By John Walker on July 27th, 2012 at 3:00 pm.
We had thought Ubisoft’s Assassin’s Creed III six separate releases was confusing. The plans for the game everyone at RPS is most excited to play this year, Dishonored, now makes that move look positively bland. In a display of eye-rolling pre-order bonus alchemy, Bethesda have announced a divisive and flat-out bizarre set of retailer-dependent exclusives. It takes the form of a handy guide for publishers to see exactly how they shouldn’t promote a game, as you can see below.

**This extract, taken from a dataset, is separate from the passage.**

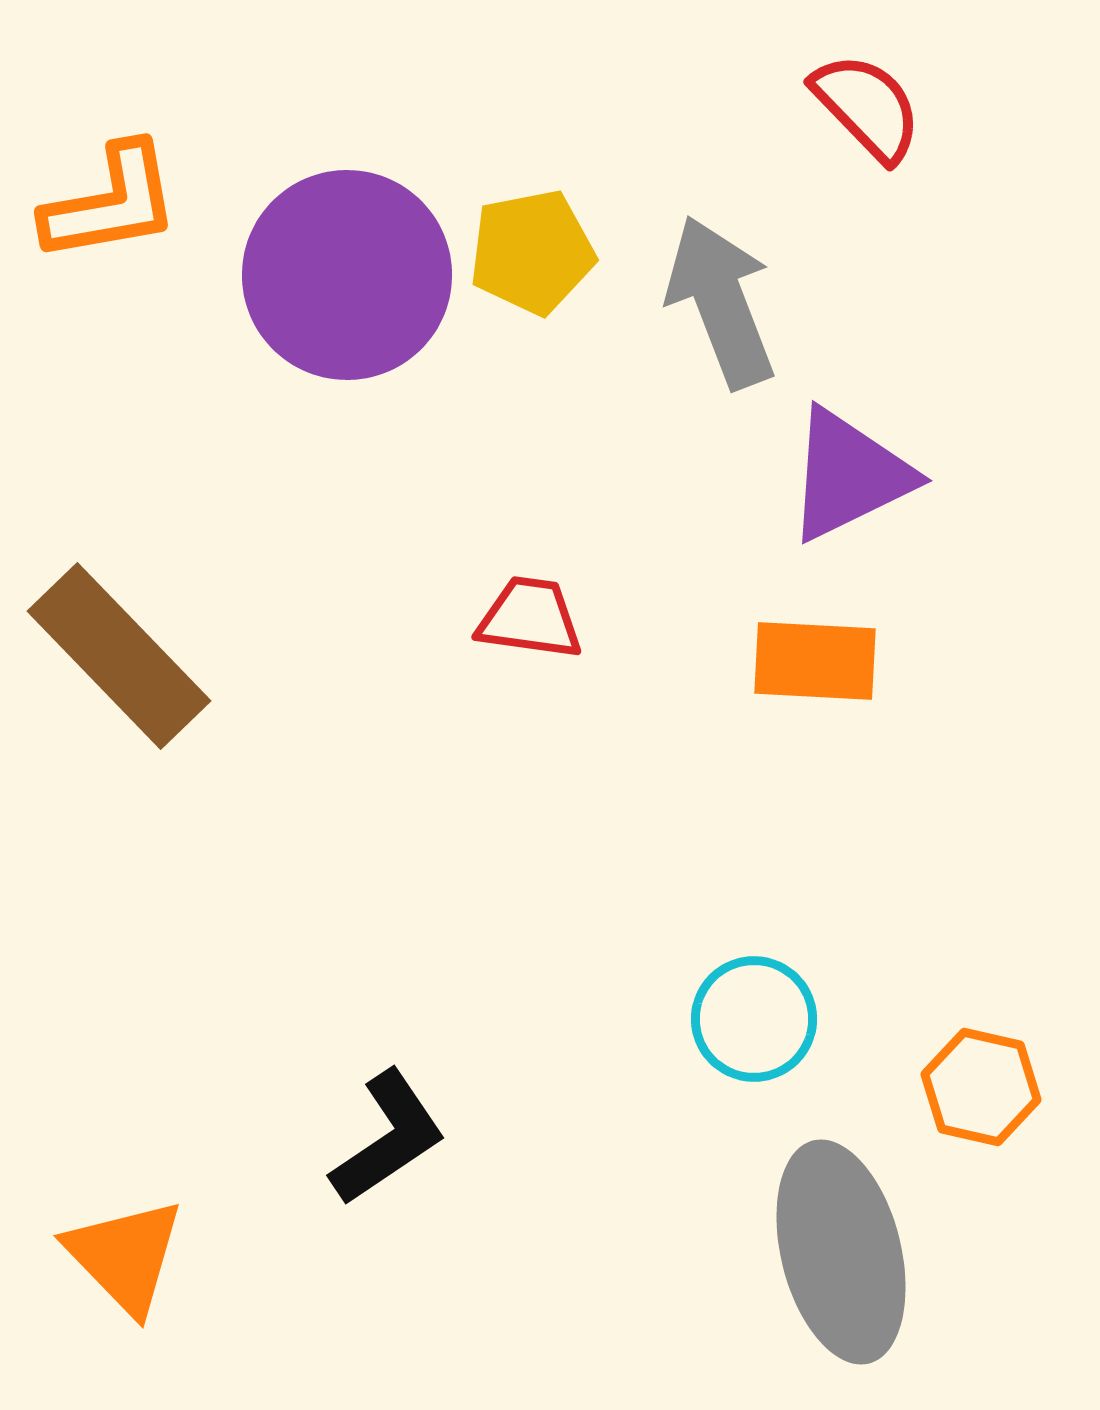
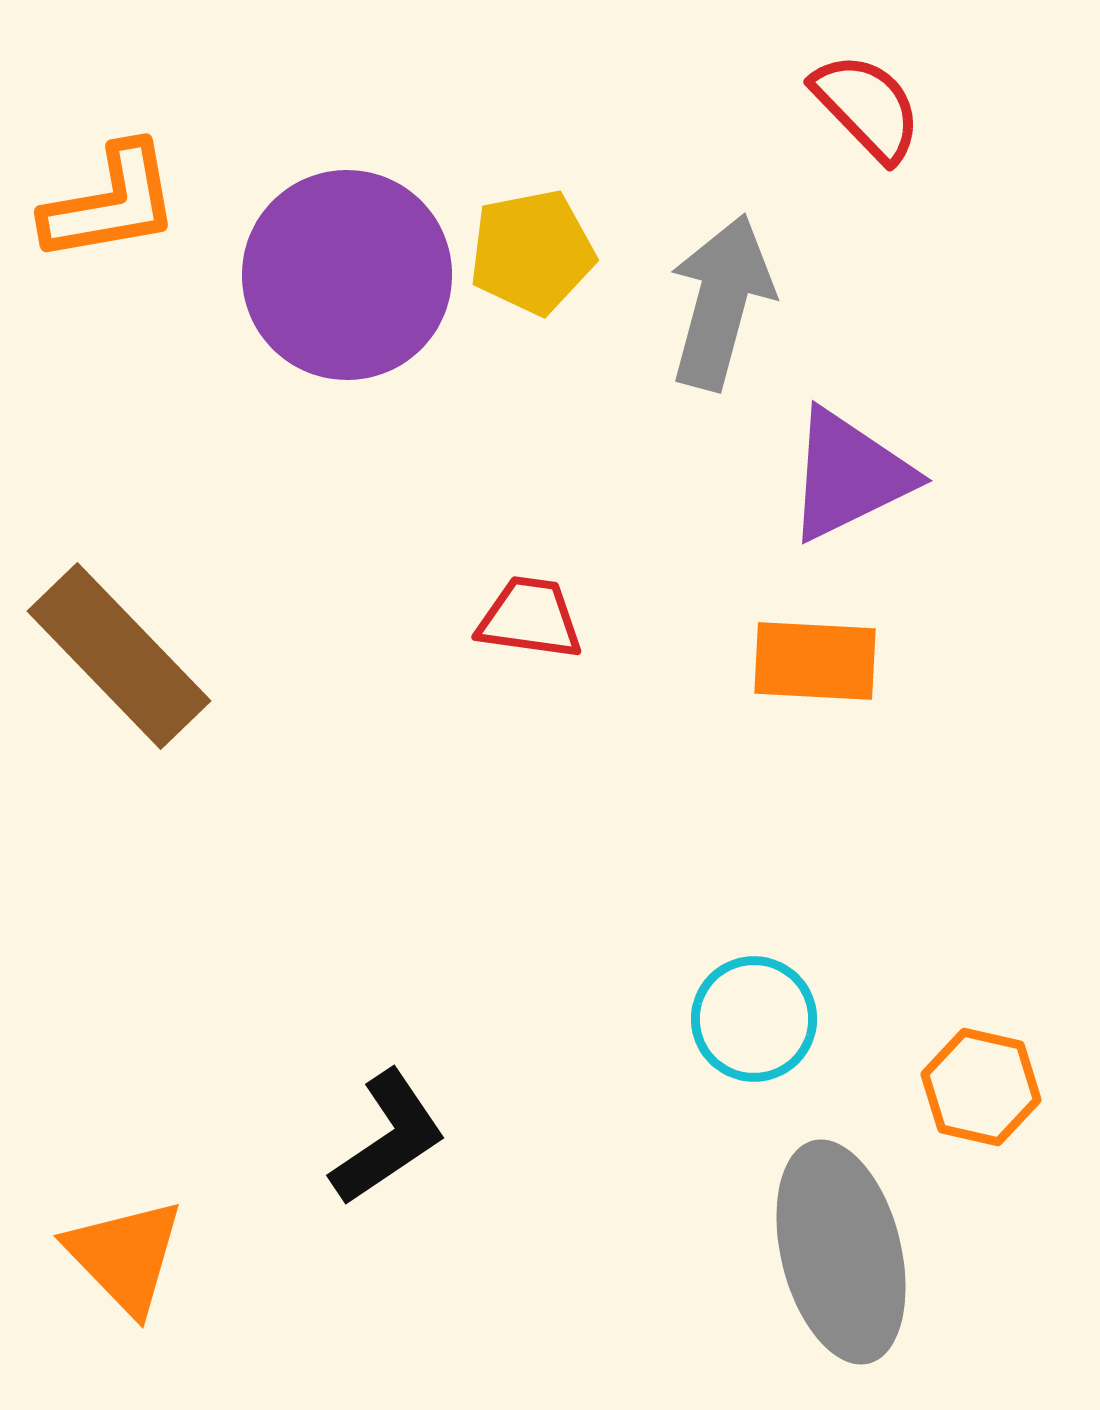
gray arrow: rotated 36 degrees clockwise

This has been a superbly promoted and hyped game – and given the design team behind it, it’s a game we’re all ridiculously eager to play – but what we learned this morning revealed some of the most ludicrous shop-pandering nonsense we’ve ever seen. Seemingly designed to make the purchasing decision for customers as pointlessly confusing as possible, Bethesda have done deals with Game & Gamestation, Tesco, Shop.to.net, and Amazon.co.uk (and presumably similar in other countries), that make us not want to buy it from anywhere.
Let examine the mess.
Game/Gamestation have the Special Edition, containing a fucking tarot deck, along with the Arcane Assassin Downloadable Upgrade Pack. In that you get the Void Channel power, the ability to consume white rats for mana, a statue of whale in the game that means you get an additional slot for bone charm bonuses, an “unhidden book” called Filed Notes: The Journal of Granny Rags, 500 bonus coins, and, er, white rats in the game won’t be hostile to you.
But if you pick Tesco‘s Shadow Rat Downloadable Upgrade Pack, you’ll get an ability called Delicate Touch, making breaking glass a quieter affair, another ability called Voyeur that lets you see better through keyholes, and a third ability called Deep Breather, that lets you breathe for longer under water. There’s also a Golden Rat statue, that also unlocks a bone charm, the 500 bonus coins, and an unhidden book called Field Notes: The Royal Spy.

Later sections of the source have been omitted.